ASSIGNED TASK:
When copying the data below, keep only the lines from the one with "字母圈BDSM大型沟通攻略不聊透这些，今晚别上床" through the one with "Megabangna ชั้น 2", word for word, and skip the pictures.
━━━ DATA FOR ANALYSIS
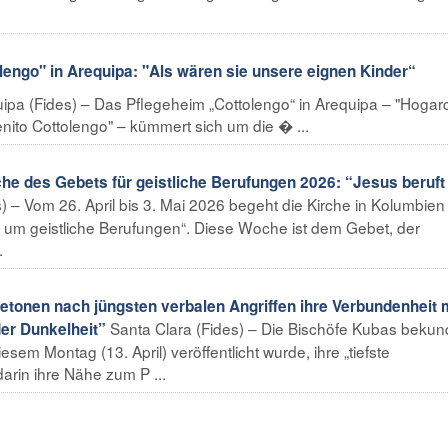
ngo" in Arequipa: "Als wären sie unsere eignen Kinder“
pa (Fides) – Das Pflegeheim „Cottolengo“ in Arequipa – "Hogarc
ito Cottolengo" – kümmert sich um die � ...
des Gebets für geistliche Berufungen 2026: “Jesus beruft 
) – Vom 26. April bis 3. Mai 2026 begeht die Kirche in Kolumbien
um geistliche Berufungen“. Diese Woche ist dem Gebet, der
.
onen nach jüngsten verbalen Angriffen ihre Verbundenheit 
Santa Clara (Fides) – Die Bischöfe Kubas bekun
der Dunkelheit”
sem Montag (13. April) veröffentlicht wurde, ihre „tiefste
arin ihre Nähe zum P ...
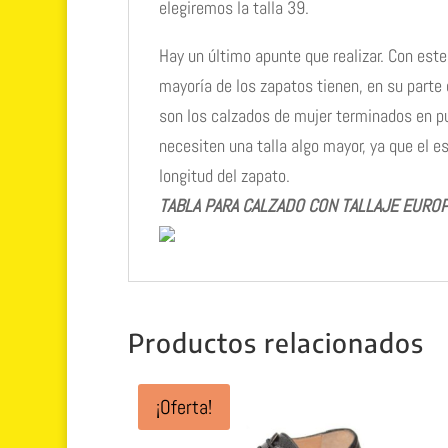
elegiremos la talla 39.
Hay un último apunte que realizar. Con est
mayoría de los zapatos tienen, en su part
son los calzados de mujer terminados en pu
necesiten una talla algo mayor, ya que el es
longitud del zapato.
TABLA PARA CALZADO CON TALLAJE EURO
Productos relacionados
¡Oferta!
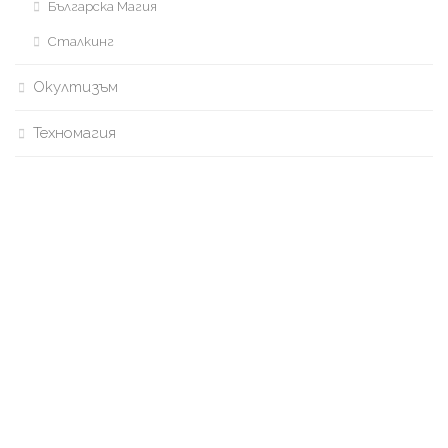
Българска Магия
Сталкинг
Окултизъм
Техномагия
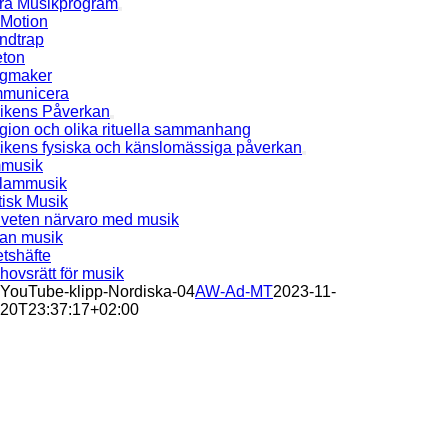
ra Musikprogram
Motion
ndtrap
eton
gmaker
municera
ikens Påverkan
gion och olika rituella sammanhang
ikens fysiska och känslomässiga påverkan
mmusik
lammusik
tisk Musik
veten närvaro med musik
an musik
tshäfte
ovsrätt för musik
YouTube-klipp-Nordiska-04
AW-Ad-MT
2023-11-
20T23:37:17+02:00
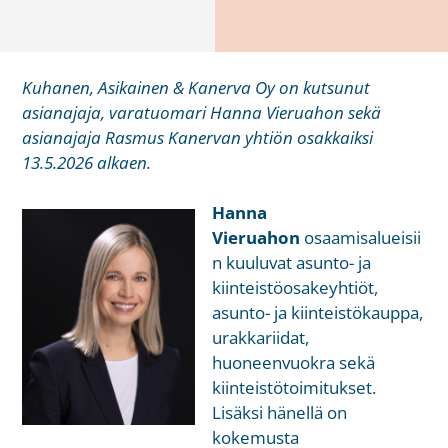
Kuhanen, Asikainen & Kanerva Oy on kutsunut
asianajaja, varatuomari Hanna Vieruahon sekä
asianajaja Rasmus Kanervan yhtiön osakkaiksi
13.5.2026 alkaen.
Hanna
Vieruahon
osaamisalueisii
n kuuluvat asunto- ja
kiinteistöosakeyhtiöt,
asunto- ja kiinteistökauppa,
urakkariidat,
huoneenvuokra sekä
kiinteistötoimitukset.
Lisäksi hänellä on
kokemusta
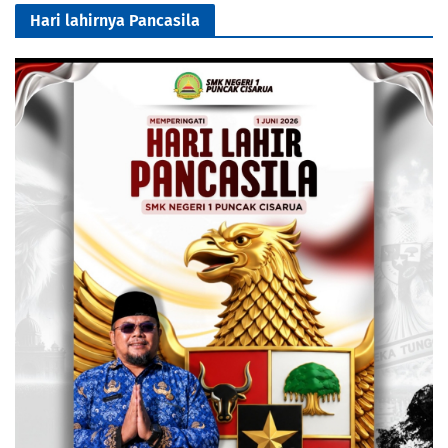
Hari lahirnya Pancasila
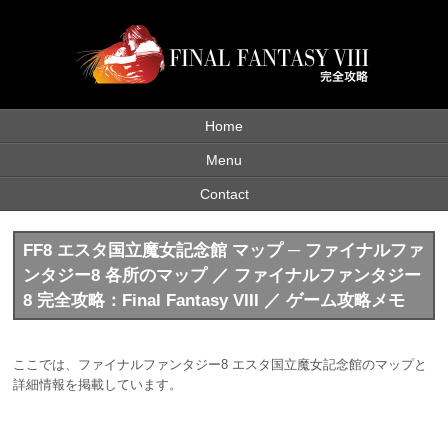
Home
Menu
Contact
FF8 エスタ国立魔女記念館 マップ ─ ファイナルファ
ンタジー8 各所のマップ ／ ファイナルファンタジー
8 完全攻略：Final Fantasy VIII ／ ゲーム攻略メモ
ここでは、ファイナルファンタジー8 エスタ国立魔女記念館のマップと
詳細情報を掲載しています。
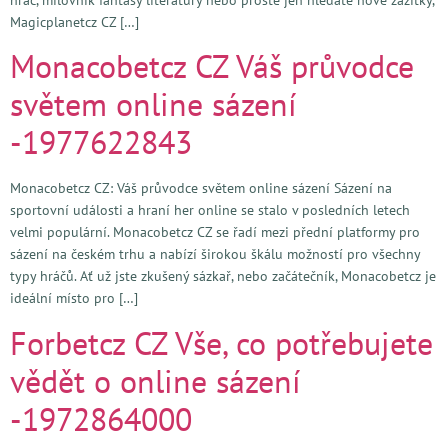
Magicplanetcz CZ […]
Monacobetcz CZ Váš průvodce
světem online sázení
-1977622843
Monacobetcz CZ: Váš průvodce světem online sázení Sázení na
sportovní události a hraní her online se stalo v posledních letech
velmi populární. Monacobetcz CZ se řadí mezi přední platformy pro
sázení na českém trhu a nabízí širokou škálu možností pro všechny
typy hráčů. Ať už jste zkušený sázkař, nebo začátečník, Monacobetcz je
ideální místo pro […]
Forbetcz CZ Vše, co potřebujete
vědět o online sázení
-1972864000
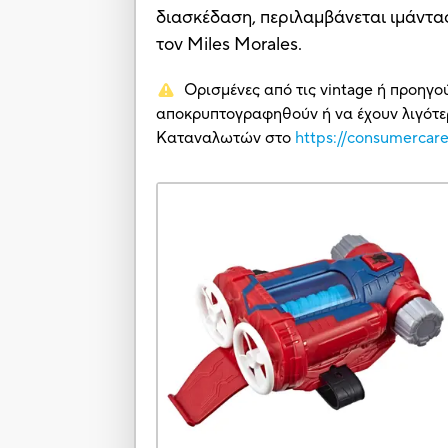
διασκέδαση, περιλαμβάνεται ιμάντας
τον Miles Morales.
Ορισμένες από τις vintage ή προηγο
αποκρυπτογραφηθούν ή να έχουν λιγότερ
Καταναλωτών στο
https://consumercar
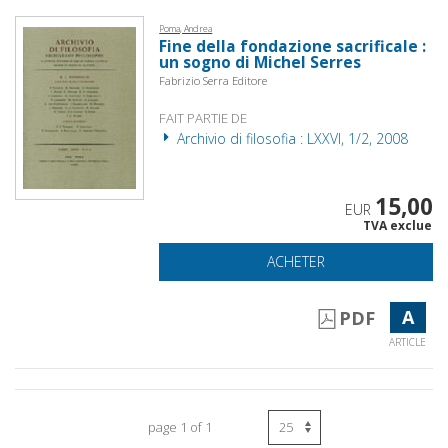
Poma, Andrea
Fine della fondazione sacrificale :
un sogno di Michel Serres
Fabrizio Serra Editore
FAIT PARTIE DE
Archivio di filosofia : LXXVI, 1/2, 2008
15,00
EUR
TVA exclue
ACHETER
A
PDF
ARTICLE
page 1 of 1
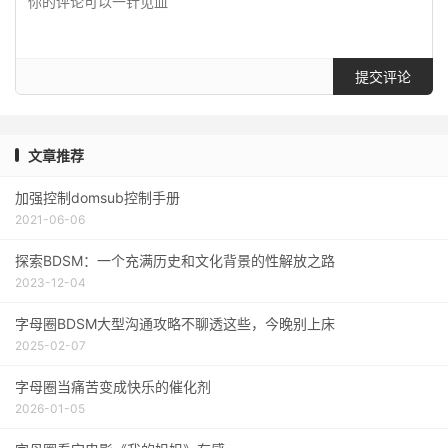
提交评论
文章推荐
加强控制domsub控制手册
2021-06-06
探索BDSM：一个充满历史和文化背景的性解放之路
2023-12-04
字母圈BDSM大型沟通攻略不聊透这些，今晚别上床
2025-02-07
字母圈当痛苦变成快乐的催化剂
2026-01-05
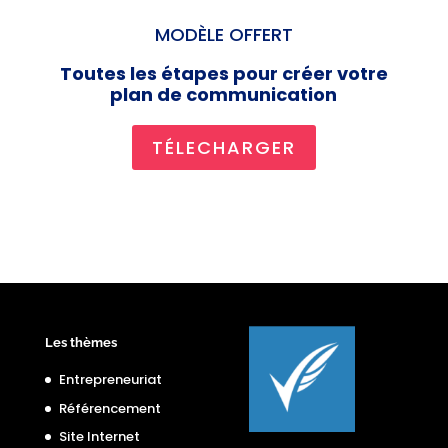
MODÈLE OFFERT
Toutes les étapes pour créer votre
plan de communication
TÉLECHARGER
Les thèmes
Entrepreneuriat
Référencement
Site Internet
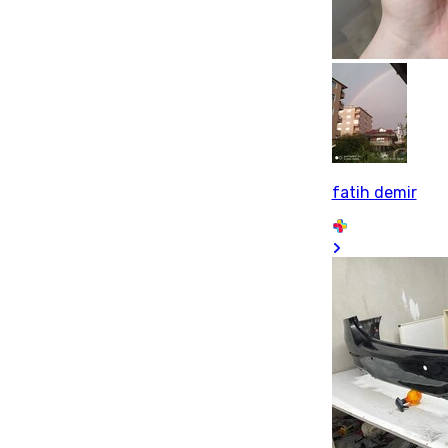
fatih demir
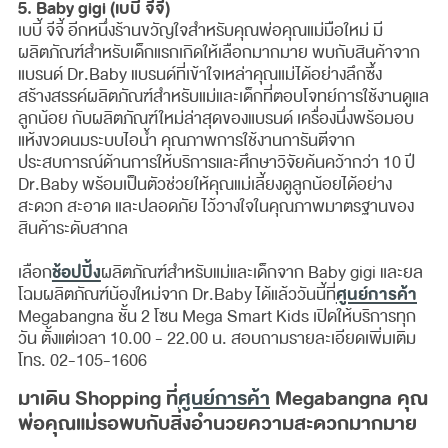
5. Baby gigi (เบบี้ จีจี้)
เบบี้ จีจี้ อีกหนึ่งร้านขวัญใจสำหรับคุณพ่อคุณแม่มือใหม่ มี
ผลิตภัณฑ์สำหรับเด็กแรกเกิดให้เลือกมากมาย พบกับสินค้าจาก
แบรนด์ Dr.Baby แบรนด์ที่เข้าใจเหล่าคุณแม่ได้อย่างลึกซึ้ง
สร้างสรรค์ผลิตภัณฑ์สำหรับแม่และเด็กที่ตอบโจทย์การใช้งานดูแล
ลูกน้อย กับผลิตภัณฑ์ใหม่ล่าสุดของแบรนด์ เครื่องนึ่งพร้อมอบ
แห้งขวดนมระบบไอน้ำ คุณภาพการใช้งานการันตีจาก
ประสบการณ์ด้านการให้บริการและศึกษาวิจัยค้นคว้ากว่า 10 ปี
Dr.Baby พร้อมเป็นตัวช่วยให้คุณแม่เลี้ยงดูลูกน้อยได้อย่าง
สะดวก สะอาด และปลอดภัย ไว้วางใจในคุณภาพมาตรฐานของ
สินค้าระดับสากล
ช้อปปิ้ง
เลือก
ผลิตภัณฑ์สำหรับแม่และเด็กจาก Baby gigi และยล
ศูนย์การค้า
โฉมผลิตภัณฑ์น้องใหม่จาก Dr.Baby ได้แล้ววันนี้ที่
Megabangna ชั้น 2 โซน Mega Smart Kids เปิดให้บริการทุก
วัน ตั้งแต่เวลา 10.00 - 22.00 น. สอบถามรายละเอียดเพิ่มเติม
โทร. 02-105-1606
มาเดิน Shopping ที่
ศูนย์การค้า
Megabangna คุณ
พ่อคุณแม่รอพบกับสิ่งอำนวยความสะดวกมากมาย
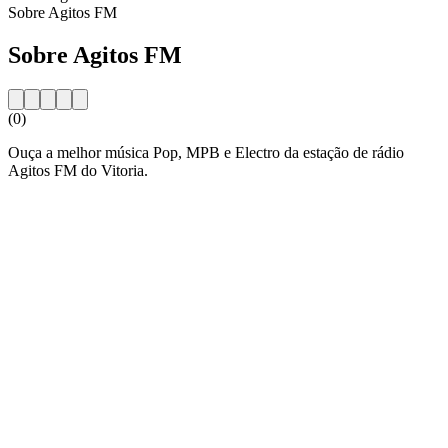
Sobre Agitos FM
Sobre Agitos FM
(0)
Ouça a melhor música Pop, MPB e Electro da estação de rádio
Agitos FM do Vitoria.
Website da estação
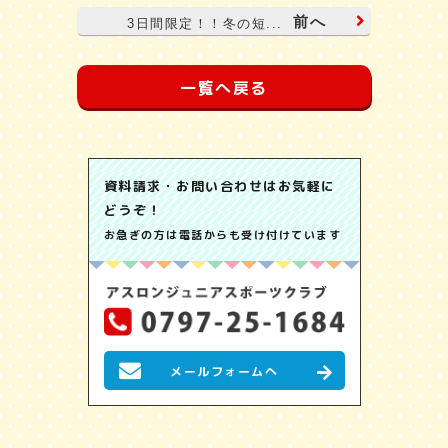
前へ
3日間限定！！冬の短...
一覧へ戻る
資料請求・お問い合わせはお気軽に
どうぞ！
お急ぎの方は電話からも受け付けています
メールフォームへ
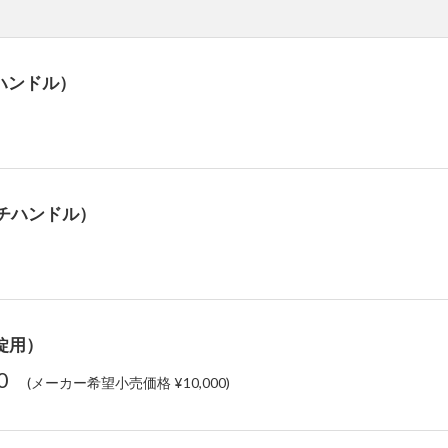
ハンドル）
チハンドル）
錠用）
00
(メーカー希望小売価格 ¥10,000)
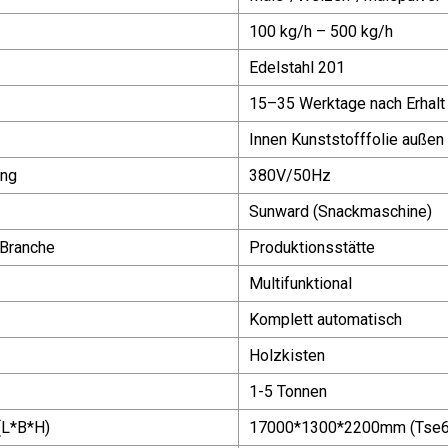
100 kg/h – 500 kg/h
Edelstahl 201
15–35 Werktage nach Erhalt
Innen Kunststofffolie außen
ung
380V/50Hz
Sunward (Snackmaschine)
Branche
Produktionsstätte
Multifunktional
Komplett automatisch
Holzkisten
1-5 Tonnen
L*B*H)
17000*1300*2200mm (Tse6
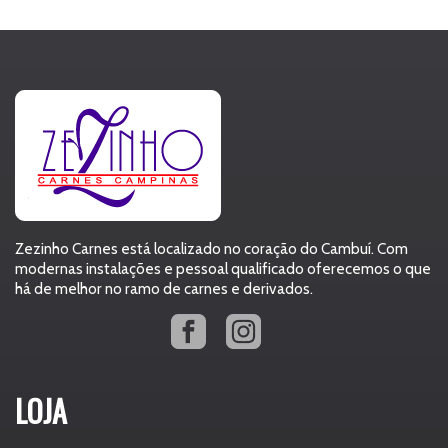
Zezinho Carnes está localizado no coração do Cambuí. Com
modernas instalações e pessoal qualificado oferecemos o que
há de melhor no ramo de carnes e derivados.
LOJA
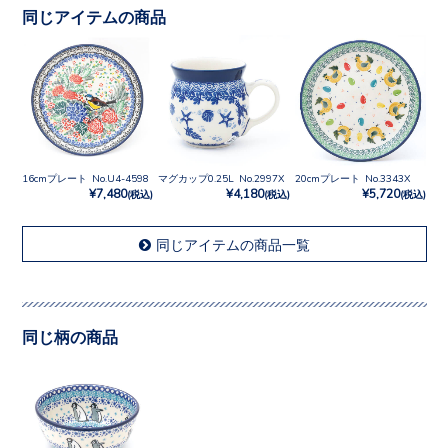
同じアイテムの商品
16cmプレート No.U4-4598
マグカップ0.25L No.2997X
20cmプレート No.3343X
¥7,480
¥4,180
¥5,720
(税込)
(税込)
(税込)
同じアイテムの商品一覧
同じ柄の商品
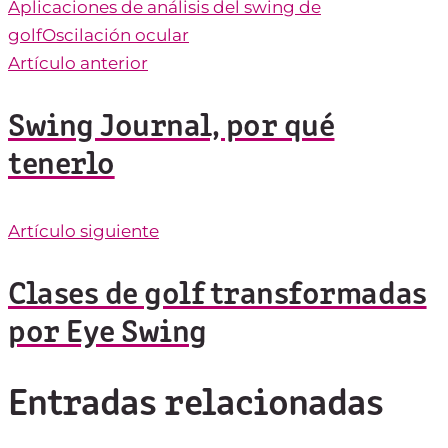
Aplicaciones de análisis del swing de
golf
Oscilación ocular
Artículo anterior
Swing Journal, por qué
tenerlo
Artículo siguiente
Clases de golf transformadas
por Eye Swing
Entradas relacionadas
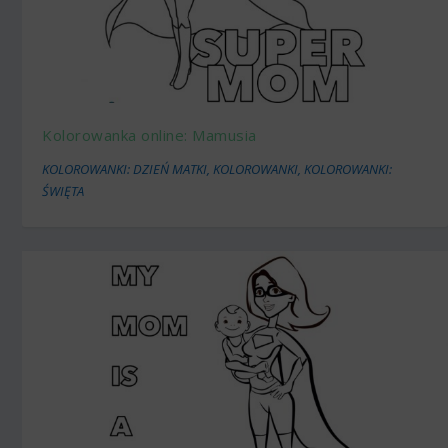
Kolorowanka online: Mamusia
KOLOROWANKI: DZIEŃ MATKI
,
KOLOROWANKI
,
KOLOROWANKI:
ŚWIĘTA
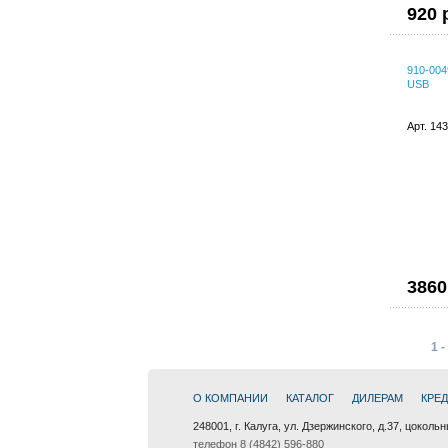
920 
910-004
USB
Арт. 14
3860
1 -
О КОМПАНИИ
КАТАЛОГ
ДИЛЕРАМ
КРЕ
248001, г. Калуга, ул. Дзержинского, д.37, цоколь
телефон 8 (4842) 596-880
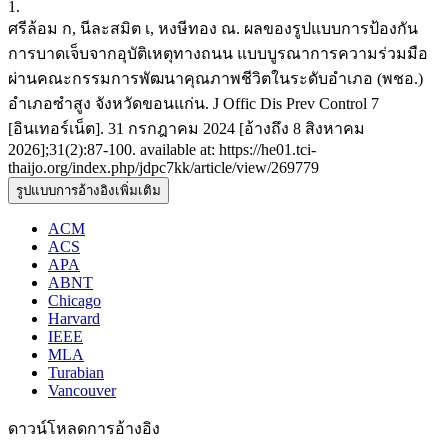
1.
ศรีล้อม ก, นีละสมิต เ, หงษีทอง ณ. ผลของรูปแบบการป้องกัน
การบาดเจ็บจากอุบัติเหตุทางถนน แบบบูรณาการความร่วมมือ
ผ่านคณะกรรมการพัฒนาคุณภาพชีวิตในระดับอำเภอ (พชอ.)
อำเภอซำสูง จังหวัดขอนแก่น. J Offic Dis Prev Control 7
[อินเทอร์เน็ต]. 31 กรกฎาคม 2024 [อ้างถึง 8 สิงหาคม
2026];31(2):87-100. available at: https://he01.tci-
thaijo.org/index.php/jdpc7kk/article/view/269779
รูปแบบการอ้างอิงเพิ่มเติม
ACM
ACS
APA
ABNT
Chicago
Harvard
IEEE
MLA
Turabian
Vancouver
ดาวน์โหลดการอ้างอิง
━━━━━━
WORKED SOLUTION:
字母圈BDSM大型沟通攻略不聊透这些，今晚别上床
2025-02-07
字母圈当痛苦变成快乐的催化剂
2026-01-05
MODÈLE OFFERT
Toutes les étapes pour créer votre
plan de communication
TÉLECHARGER
Les thèmes
Entrepreneuriat
Référencement
Site Internet
fatih demir
5. Baby gigi (เบบี้ จีจี้)
เบบี้ จีจี้ อีกหนึ่งร้านขวัญใจสำหรับคุณพ่อคุณแม่มือใหม่ มี
ผลิตภัณฑ์สำหรับเด็กแรกเกิดให้เลือกมากมาย พบกับสินค้าจาก
แบรนด์ Dr.Baby แบรนด์ที่เข้าใจเหล่าคุณแม่ได้อย่างลึกซึ้ง
สร้างสรรค์ผลิตภัณฑ์สำหรับแม่และเด็กที่ตอบโจทย์การใช้งานดูแล
ลูกน้อย กับผลิตภัณฑ์ใหม่ล่าสุดของแบรนด์ เครื่องนึ่งพร้อมอบ
แห้งขวดนมระบบไอน้ำ คุณภาพการใช้งานการันตีจาก
ประสบการณ์ด้านการให้บริการและศึกษาวิจัยค้นคว้ากว่า 10 ปี
Dr.Baby พร้อมเป็นตัวช่วยให้คุณแม่เลี้ยงดูลูกน้อยได้อย่าง
สะดวก สะอาด และปลอดภัย ไว้วางใจในคุณภาพมาตรฐานของ
สินค้าระดับสากล
ช้อปปิ้ง
เลือก
ผลิตภัณฑ์สำหรับแม่และเด็กจาก Baby gigi และยล
ศูนย์การค้า
โฉมผลิตภัณฑ์น้องใหม่จาก Dr.Baby ได้แล้ววันนี้ที่
Megabangna ชั้น 2 โซน Mega Smart Kids เปิดให้บริการทุก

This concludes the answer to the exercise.